Objective: To examine the factors associated with liver steatosis in severely obese subjects and to test the potential reversibility of fatty liver after weight loss.
Design: Retrospective clinical study.
Subject: 528 obese patients before bariatric surgery and 69 obese subjects of the initial cohort evaluated before and 27+/-15 months after gastroplasty.
Measurements: Fatty deposition (scored as mild, moderate or severe) and inflammatory changes were evaluated in liver biopsies; clinical (body mass index (BMI), age, gender, duration of obesity) and biological (glucose, triglycerides, liver enzymes) parameters were related to histological findings.

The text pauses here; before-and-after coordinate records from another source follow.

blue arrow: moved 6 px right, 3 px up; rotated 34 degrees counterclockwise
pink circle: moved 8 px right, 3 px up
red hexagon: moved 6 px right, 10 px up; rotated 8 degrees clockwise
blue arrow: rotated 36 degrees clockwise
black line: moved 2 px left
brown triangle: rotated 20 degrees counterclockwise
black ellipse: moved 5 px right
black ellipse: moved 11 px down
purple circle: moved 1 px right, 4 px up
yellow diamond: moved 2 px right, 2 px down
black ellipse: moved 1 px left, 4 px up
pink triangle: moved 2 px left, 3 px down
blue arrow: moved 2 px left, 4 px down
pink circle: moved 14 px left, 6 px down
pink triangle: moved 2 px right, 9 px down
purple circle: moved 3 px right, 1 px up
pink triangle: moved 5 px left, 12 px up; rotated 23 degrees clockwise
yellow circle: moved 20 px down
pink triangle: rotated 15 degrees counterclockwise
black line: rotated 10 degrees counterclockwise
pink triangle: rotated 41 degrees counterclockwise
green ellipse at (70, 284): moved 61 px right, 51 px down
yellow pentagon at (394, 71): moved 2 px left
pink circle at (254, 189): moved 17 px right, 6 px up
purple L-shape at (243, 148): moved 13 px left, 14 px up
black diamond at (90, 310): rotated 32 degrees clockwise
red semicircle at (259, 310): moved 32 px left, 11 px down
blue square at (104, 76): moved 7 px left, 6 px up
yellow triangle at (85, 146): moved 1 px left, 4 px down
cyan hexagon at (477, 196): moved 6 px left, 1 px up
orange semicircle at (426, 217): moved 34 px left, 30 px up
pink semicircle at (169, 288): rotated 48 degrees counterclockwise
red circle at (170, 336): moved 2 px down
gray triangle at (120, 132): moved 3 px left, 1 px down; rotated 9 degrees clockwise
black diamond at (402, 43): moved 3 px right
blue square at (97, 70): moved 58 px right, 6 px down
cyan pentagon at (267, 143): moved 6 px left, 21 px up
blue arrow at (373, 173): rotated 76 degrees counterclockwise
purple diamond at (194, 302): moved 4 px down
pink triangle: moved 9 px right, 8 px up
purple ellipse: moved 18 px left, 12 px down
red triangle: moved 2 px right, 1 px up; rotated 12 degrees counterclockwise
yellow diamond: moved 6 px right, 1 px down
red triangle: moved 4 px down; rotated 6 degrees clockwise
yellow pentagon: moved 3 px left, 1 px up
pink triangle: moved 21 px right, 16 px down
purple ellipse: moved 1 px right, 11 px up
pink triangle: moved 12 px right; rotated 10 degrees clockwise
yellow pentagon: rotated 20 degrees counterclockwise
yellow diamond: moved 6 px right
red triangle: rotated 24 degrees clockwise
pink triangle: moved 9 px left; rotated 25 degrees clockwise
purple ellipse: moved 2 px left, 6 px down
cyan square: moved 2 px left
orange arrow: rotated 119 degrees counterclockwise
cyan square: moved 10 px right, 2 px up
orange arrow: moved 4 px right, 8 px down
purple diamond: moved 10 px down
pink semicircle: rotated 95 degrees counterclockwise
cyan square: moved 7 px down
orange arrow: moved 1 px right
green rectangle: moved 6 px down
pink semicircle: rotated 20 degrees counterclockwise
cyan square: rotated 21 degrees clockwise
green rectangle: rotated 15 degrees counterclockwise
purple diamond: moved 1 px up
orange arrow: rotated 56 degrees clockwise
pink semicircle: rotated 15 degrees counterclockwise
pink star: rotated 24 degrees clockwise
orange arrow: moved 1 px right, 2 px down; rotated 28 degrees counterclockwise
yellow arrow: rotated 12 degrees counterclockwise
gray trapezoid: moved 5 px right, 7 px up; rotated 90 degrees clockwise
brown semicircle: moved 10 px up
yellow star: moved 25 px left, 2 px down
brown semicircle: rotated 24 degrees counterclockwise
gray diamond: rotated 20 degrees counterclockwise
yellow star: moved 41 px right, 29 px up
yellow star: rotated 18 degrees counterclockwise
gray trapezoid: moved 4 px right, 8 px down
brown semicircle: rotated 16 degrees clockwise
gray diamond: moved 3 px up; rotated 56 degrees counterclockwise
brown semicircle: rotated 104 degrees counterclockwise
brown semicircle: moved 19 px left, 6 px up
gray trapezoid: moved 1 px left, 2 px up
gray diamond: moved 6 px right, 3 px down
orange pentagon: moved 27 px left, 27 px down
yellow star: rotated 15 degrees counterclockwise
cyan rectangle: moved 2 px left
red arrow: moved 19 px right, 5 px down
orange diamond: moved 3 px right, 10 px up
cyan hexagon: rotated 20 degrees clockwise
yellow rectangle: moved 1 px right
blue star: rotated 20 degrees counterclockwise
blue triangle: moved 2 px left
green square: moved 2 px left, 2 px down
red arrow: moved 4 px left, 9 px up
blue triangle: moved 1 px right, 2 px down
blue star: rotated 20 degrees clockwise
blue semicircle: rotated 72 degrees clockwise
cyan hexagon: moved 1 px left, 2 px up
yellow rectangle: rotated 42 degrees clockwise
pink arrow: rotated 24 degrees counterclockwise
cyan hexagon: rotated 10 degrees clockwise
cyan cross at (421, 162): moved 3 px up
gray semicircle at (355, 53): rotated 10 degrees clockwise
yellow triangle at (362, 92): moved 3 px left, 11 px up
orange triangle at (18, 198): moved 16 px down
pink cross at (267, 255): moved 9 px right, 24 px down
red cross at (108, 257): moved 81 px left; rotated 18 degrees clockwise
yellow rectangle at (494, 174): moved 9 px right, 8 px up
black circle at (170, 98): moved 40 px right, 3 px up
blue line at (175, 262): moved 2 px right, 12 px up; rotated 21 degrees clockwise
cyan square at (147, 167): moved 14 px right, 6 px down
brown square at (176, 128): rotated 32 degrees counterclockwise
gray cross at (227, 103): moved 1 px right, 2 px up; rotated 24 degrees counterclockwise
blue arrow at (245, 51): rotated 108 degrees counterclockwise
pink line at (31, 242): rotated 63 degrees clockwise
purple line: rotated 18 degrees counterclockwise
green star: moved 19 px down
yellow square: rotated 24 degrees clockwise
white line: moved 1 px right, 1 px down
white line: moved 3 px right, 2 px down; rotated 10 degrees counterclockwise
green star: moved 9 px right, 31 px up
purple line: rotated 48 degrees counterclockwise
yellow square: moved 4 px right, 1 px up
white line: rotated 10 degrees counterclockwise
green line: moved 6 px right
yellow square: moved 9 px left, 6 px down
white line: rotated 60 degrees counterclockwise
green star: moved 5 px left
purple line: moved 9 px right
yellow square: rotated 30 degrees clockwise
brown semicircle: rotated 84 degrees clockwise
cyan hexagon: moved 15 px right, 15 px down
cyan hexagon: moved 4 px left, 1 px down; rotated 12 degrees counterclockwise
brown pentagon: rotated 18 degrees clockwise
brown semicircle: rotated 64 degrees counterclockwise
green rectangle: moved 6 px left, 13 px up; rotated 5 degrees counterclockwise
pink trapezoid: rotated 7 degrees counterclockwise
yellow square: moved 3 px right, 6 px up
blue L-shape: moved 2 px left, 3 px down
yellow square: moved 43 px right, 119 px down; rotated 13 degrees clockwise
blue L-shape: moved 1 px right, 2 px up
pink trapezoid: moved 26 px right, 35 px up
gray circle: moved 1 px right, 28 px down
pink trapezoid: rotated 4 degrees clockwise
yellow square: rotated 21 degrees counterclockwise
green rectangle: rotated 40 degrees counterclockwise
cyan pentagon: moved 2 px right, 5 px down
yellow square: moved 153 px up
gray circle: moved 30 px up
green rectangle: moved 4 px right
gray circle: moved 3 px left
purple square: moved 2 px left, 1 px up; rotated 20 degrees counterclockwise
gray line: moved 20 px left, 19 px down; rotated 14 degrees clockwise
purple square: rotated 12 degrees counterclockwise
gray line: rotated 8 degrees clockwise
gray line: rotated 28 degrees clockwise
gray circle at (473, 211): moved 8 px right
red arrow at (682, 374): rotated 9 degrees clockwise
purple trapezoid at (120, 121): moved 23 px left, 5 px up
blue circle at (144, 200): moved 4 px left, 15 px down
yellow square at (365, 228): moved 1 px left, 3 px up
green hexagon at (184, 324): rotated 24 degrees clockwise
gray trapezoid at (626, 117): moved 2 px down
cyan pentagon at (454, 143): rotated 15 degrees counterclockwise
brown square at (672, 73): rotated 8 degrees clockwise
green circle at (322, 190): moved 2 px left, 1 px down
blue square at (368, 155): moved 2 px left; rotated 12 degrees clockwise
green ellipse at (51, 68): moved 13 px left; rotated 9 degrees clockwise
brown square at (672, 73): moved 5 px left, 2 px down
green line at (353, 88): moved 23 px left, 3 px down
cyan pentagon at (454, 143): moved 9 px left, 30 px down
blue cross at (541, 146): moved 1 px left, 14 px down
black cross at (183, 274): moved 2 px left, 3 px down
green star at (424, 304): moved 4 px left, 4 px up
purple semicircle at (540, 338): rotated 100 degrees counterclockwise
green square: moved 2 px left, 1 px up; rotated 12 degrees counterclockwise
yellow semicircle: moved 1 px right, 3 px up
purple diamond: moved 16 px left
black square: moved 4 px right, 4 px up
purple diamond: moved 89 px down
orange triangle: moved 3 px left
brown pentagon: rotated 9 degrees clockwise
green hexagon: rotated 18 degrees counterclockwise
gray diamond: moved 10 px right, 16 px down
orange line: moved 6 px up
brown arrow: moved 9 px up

Results: 74% of the 528 biopsies showed fatty change, estimated as mild in 41% of cases, moderate in 32% and severe in 27%. The prevalence of steatosis was significantly higher in men than in women (91% vs 70%, P = 0.001) and in patients with impaired glucose tolerance or type 2 diabetes compared with nondiabetics (89% vs 69% P = 0.001). The severity of the steatosis was associated with BMI (P = 0.002) but not with the duration of obesity or the age of the patient. When compared with patients without fatty change, those with liver steatosis had significantly higher fasting plasma glucose (5.5 mmol/l vs 5.1 mmol/l, P = 0.007) and triglycerides (1.8 mmol/l vs 1.3 mmol/l, P = 0.002). Mean serum liver enzyme activities (alkaline phosphatase, aspartate aminotransferase (AST), alanine aminotransferase (ALT) and gamma-glutamyl-transpeptidase (gammaGT) were significantly (P < 0.001) increased in patients with fatty change but remained within laboratory reference values. In the 69 patients who have been evaluated after a marked weight reduction (-32+/-19kg), 45% of the biopsies were considered as normal (vs 13% before, P < 0.001) while pure fatty change was still observed in 38% of the patients (vs 83% before, P = 0.001). However, the severity of the steatosis was significantly (P < 0.001) reduced (mild: 62% vs 21%; moderate: 23% vs 37%; severe: 15% vs 42%). In addition, a significant increase of hepatitis was observed in 26% of the biopsies (vs 14% before, P < 0.05).
Conclusions: Liver steatosis in obese subjects is associated with men, diabetic status, BMI, higher fasting glucose and hypertriglyceridaemia. Postgastroplasty weight loss reduces liver steatosis, but seems to increase the incidence of inflammatory lobular hepatitis.